There are many other examples of satire, thousands in fact across the world today. Television programmes such as ‘Have I Got News For You´, ‘Goodness Gracious Me´ and ‘Harry Enfield And Chums´ all use satire in vast amounts to attract viewers. Have I Got News For You for example exaggerates the current headlines and twists the headlines into something humorous. This particular programme exaggerates the truth, is immensely witty and aims to ridicule several desired victims.
The texts written before 1900 tend to try to attack the Government. I think this is because of the class divisions at the times.
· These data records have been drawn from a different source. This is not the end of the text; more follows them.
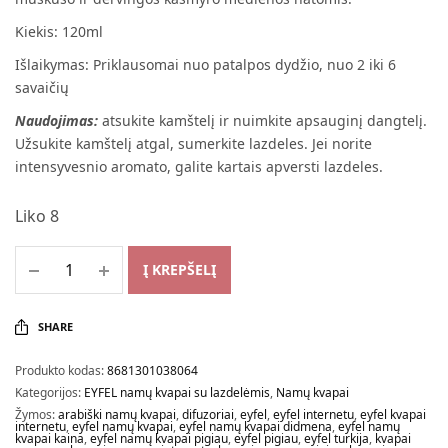
Kiekis: 120ml
Išlaikymas: Priklausomai nuo patalpos dydžio, nuo 2 iki 6
savaičių
Naudojimas:
atsukite kamštelį ir nuimkite apsauginį dangtelį.
Užsukite kamštelį atgal, sumerkite lazdeles. Jei norite
intensyvesnio aromato, galite kartais apversti lazdeles.
Liko 8
Į KREPŠELĮ
SHARE
Produkto kodas:
8681301038064
Kategorijos:
EYFEL namų kvapai su lazdelėmis
,
Namų kvapai
Žymos:
arabiški namų kvapai
,
difuzoriai
,
eyfel
,
eyfel internetu
,
eyfel kvapai
internetu
,
eyfel namų kvapai
,
eyfel namų kvapai didmena
,
eyfel namų
kvapai kaina
,
eyfel namų kvapai pigiau
,
eyfel pigiau
,
eyfel turkija
,
kvapai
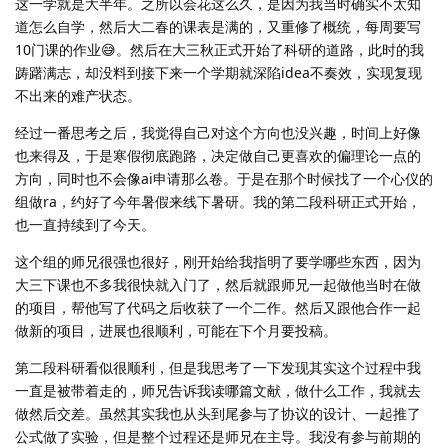
这一学就是大半年。之所以会花这么久，是因为我当时确实不太知
道怎么自学，然后大二春的课表是满的，又重修了概统，每周要写
10门课的作业😅。然后在大三秋正式开始了科研的道路，此时的我
踌躇满志，却没料到接下来一个学期就深陷idea不奏效，实现复现
不出来的难产状态。
经过一番思考之后，我觉得自己对这个方向也没兴趣，时间上好像
也来得及，于是寒假彻底跑路，决定做自己更喜欢的偏理论一点的
方向，同时也不会像ai申请那么卷。于是在那个时候找了一个心仪的
组做ra，约好了今年暑假来线下暑研。我的第二段科研正式开始，
也一直持续到了今天。
这个组的师兄很强也很好，刚开始给我指明了要学哪些东西，因为
大三下课也不多我很快就入门了，然后就跟师兄一起做他当时在做
的项目，帮他写了代码之后收获了一个二作。然后又跟他合作一起
做新的项目，进展也很顺利，可能在下个月要投稿。
第二段科研看似很顺利，但是我思考了一下发现其实这个过程中我
一直是被带着走的，师兄告诉我读哪篇文献，做什么工作，我就去
做然后交差。虽然其实我也从头到尾参与了协议的设计、一起推了
公式做了实验，但是整个过程还是师兄在主导。我没有参与前期的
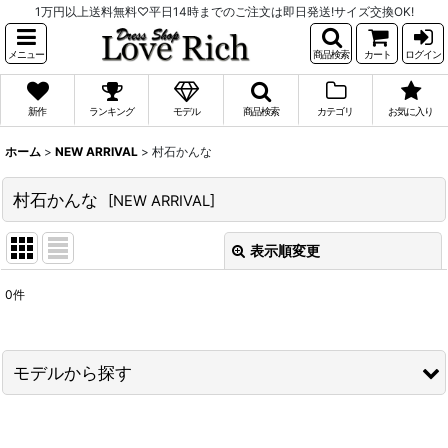
1万円以上送料無料♡平日14時までのご注文は即日発送!サイズ交換OK!
メニュー
商品検索
カート
ログイン
新作
ランキング
モデル
商品検索
カテゴリ
お気に入り
ホーム
>
NEW ARRIVAL
>
村石かんな
村石かんな
[
NEW ARRIVAL
]
表示順変更
閉じる
0
件
表示数
:
並び順
:
モデルから探す
絞り込む
PyunA.(ぴょな)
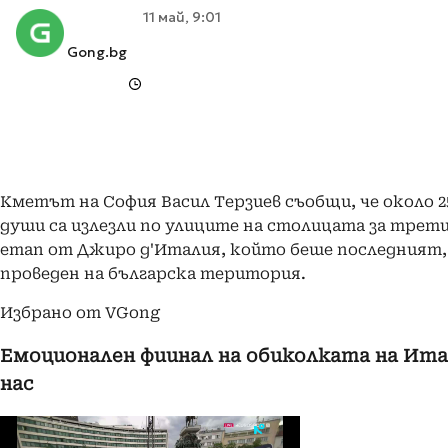
11 май, 9:01
Gong.bg
Кметът на София Васил Терзиев съобщи, че около 25
души са излезли по улиците на столицата за трет
етап от Джиро д'Италия, който беше последният,
проведен на българска територия.
Избрано от VGong
Емоционален фиинал на обиколката на Ита
нас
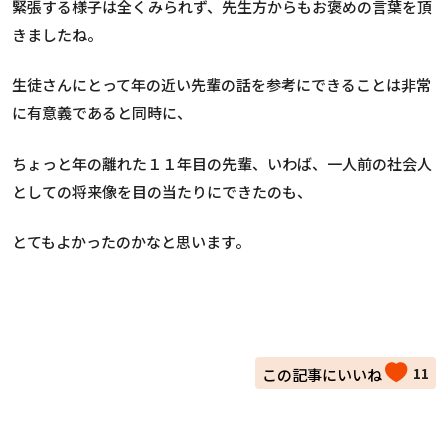
緊張する様子は全くみられず、先生方からもお褒めの言葉を頂
きましたね。
生徒さんにとって年の近い先輩の話を参考にできることは非常
に有意義であると同時に、
ちょっと年の離れた１１年目の先輩、いわば、一人前の社会人
としての将来像を目の当たりにできたのも、
とてもよかったのかなと思います。
11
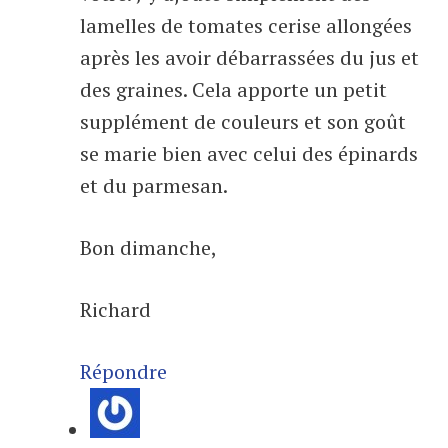
lamelles de tomates cerise allongées
après les avoir débarrassées du jus et
des graines. Cela apporte un petit
supplément de couleurs et son goût
se marie bien avec celui des épinards
et du parmesan.
Bon dimanche,
Richard
Répondre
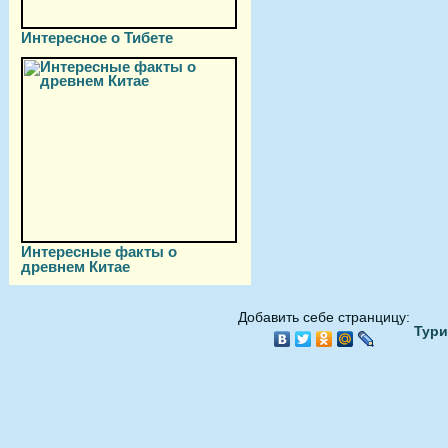
Интересное о Тибете
Интересные факты о
древнем Китае
Добавить себе странцицу:
Тури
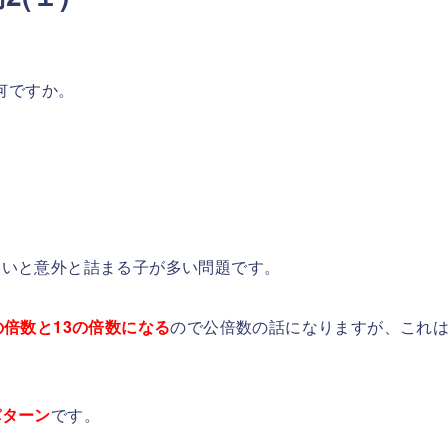
何ですか。
ないと意外と詰まる子が多い問題です。
倍数と13の倍数になる
ので公倍数の話になりますが、これ
パターン
です。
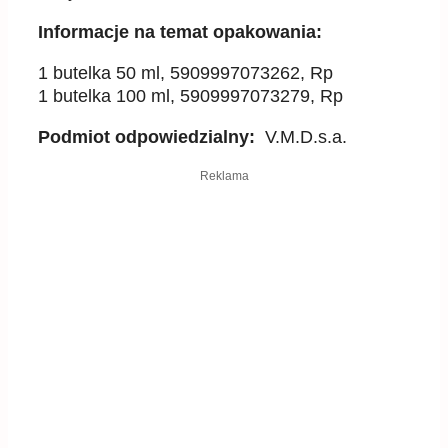
Informacje na temat opakowania:
1 butelka 50 ml, 5909997073262, Rp
1 butelka 100 ml, 5909997073279, Rp
Podmiot odpowiedzialny:
V.M.D.s.a.
Reklama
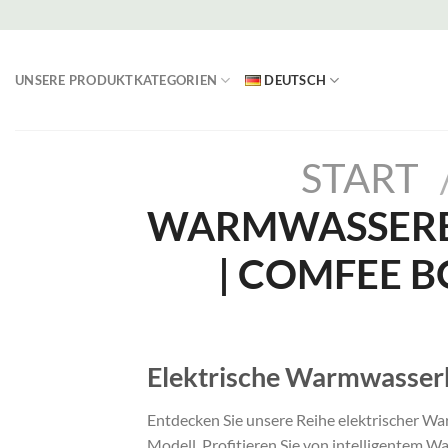
Zum
Inhalt
springen
UNSERE PRODUKTKATEGORIEN
DEUTSCH
START
WARMWASSERB
| COMFEE B
Elektrische Warmwasserbe
Entdecken Sie unsere Reihe elektrischer 
Modell. Profitieren Sie von intelligente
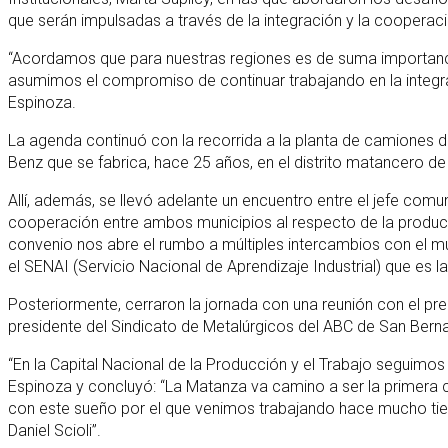
que serán impulsadas a través de la integración y la cooperaci
“Acordamos que para nuestras regiones es de suma importancia 
asumimos el compromiso de continuar trabajando en la integrac
Espinoza.
La agenda continuó con la recorrida a la planta de camione
Benz que se fabrica, hace 25 años, en el distrito matancero de 
Allí, además, se llevó adelante un encuentro entre el jefe co
cooperación entre ambos municipios al respecto de la producció
convenio nos abre el rumbo a múltiples intercambios con el m
el SENAI (Servicio Nacional de Aprendizaje Industrial) que es l
Posteriormente, cerraron la jornada con una reunión con el pres
presidente del Sindicato de Metalúrgicos del ABC de San Ber
“En la Capital Nacional de la Producción y el Trabajo seguim
Espinoza y concluyó: “La Matanza va camino a ser la primera ci
con este sueño por el que venimos trabajando hace mucho tiem
Daniel Scioli”.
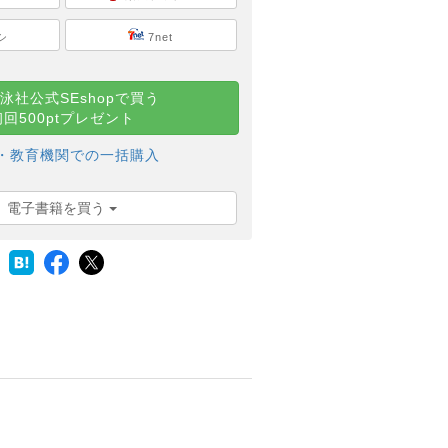
シ
7net
泳社公式SEshopで買う
初回500ptプレゼント
・教育機関での一括購入
電子書籍を買う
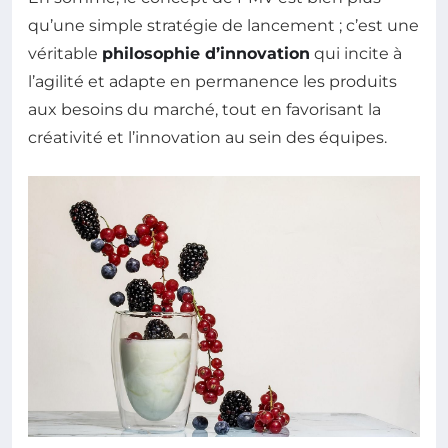
qu’une simple stratégie de lancement ; c’est une
véritable
philosophie d’innovation
qui incite à
l’agilité et adapte en permanence les produits
aux besoins du marché, tout en favorisant la
créativité et l’innovation au sein des équipes.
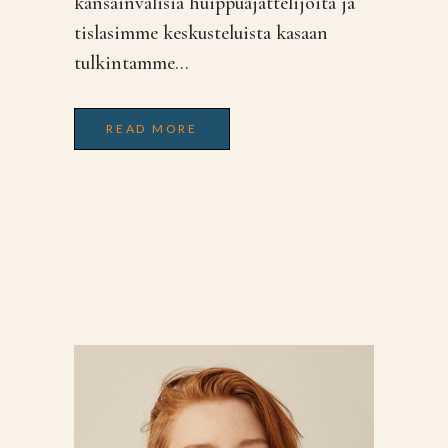
kansainvälisiä huippuajattelijoita ja
tislasimme keskusteluista kasaan
tulkintamme...
READ MORE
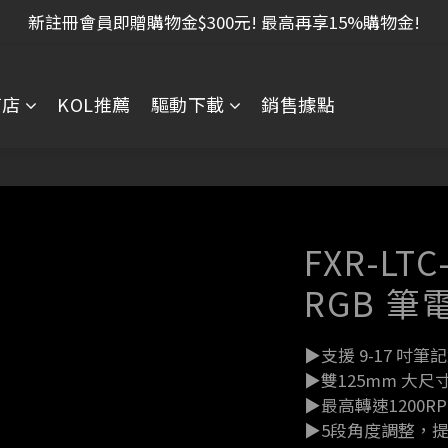
新註冊會員即贈購物金$300元! 最高再享15%購物金!
商店
KOL推薦
驅動下載
銷售據點
FXR-LT
RGB 
▶支援 9-17 吋筆
▶雙125mm 大
▶最高轉速1200R
▶5段角度調整，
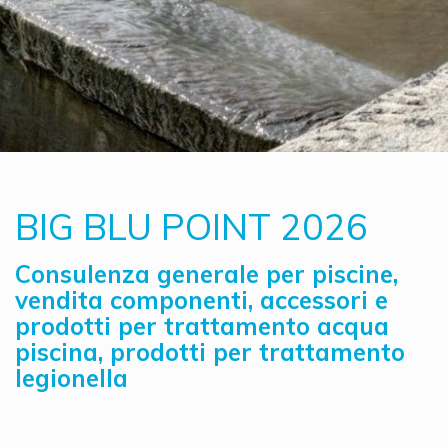
BIG BLU POINT 2026
Consulenza generale per piscine,
vendita componenti, accessori e
prodotti per trattamento acqua
piscina, prodotti per trattamento
legionella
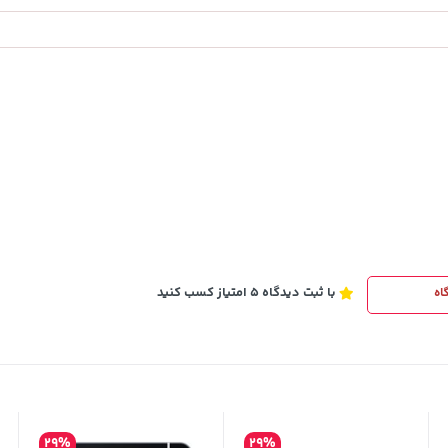
141,000
تومان
خرید
خرید
165,900
با ثبت دیدگاه 5 امتیاز کسب کنید
اه
29%
29%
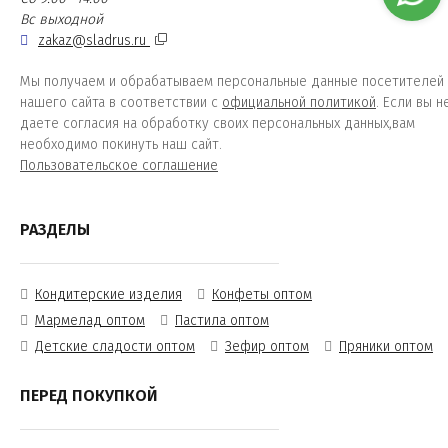
Вс выходной
zakaz@sladrus.ru
Мы получаем и обрабатываем персональные данные посетителей
нашего сайта в соответствии с
официальной политикой
. Если вы н
даете согласия на обработку своих персональных данных,вам
необходимо покинуть наш сайт.
Пользовательское соглашение
РАЗДЕЛЫ
Кондитерские изделия
Конфеты оптом
Мармелад оптом
Пастила оптом
Детские сладости оптом
Зефир оптом
Пряники оптом
ПЕРЕД ПОКУПКОЙ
Jonathon Swift, for example, lived in an era where there was a huge class difference, as did Charles Dickens. After the social reform in England, which occurred after the Boer War, things started to change and the class divisions although still existent were far less noticeable. When Sassoon wrote, at the outbreak of the war, the gap slightly increased between working and upper classes. This was because the Government was needed to defend the country and organise the war tactics and therefore the public was hugely dependent on it´s government. I believe that as times have progressed satire is used mainly as a source of humour. The Adbusters (adbuster.org) site was a site hosting ‘spoof adverts´. Adverts were made to ridicule large firms such as McDonalds and Calvin Klein. The designers of the advertisements believed that firms such as these were giving an unbalanced diet and forcing youths to spend money on their appearances and that their looks was the only important factor in life. Through these images they aimed to ridicule the companies. They did this however in a humorous way, which would attract people to look at the images.
Generally I have found that uses of satire before 1900 are very serious and are more often than not, trying to attack the government at the time. After 1900 hundred, except in a few cases, the main uses of satire is to produce humour.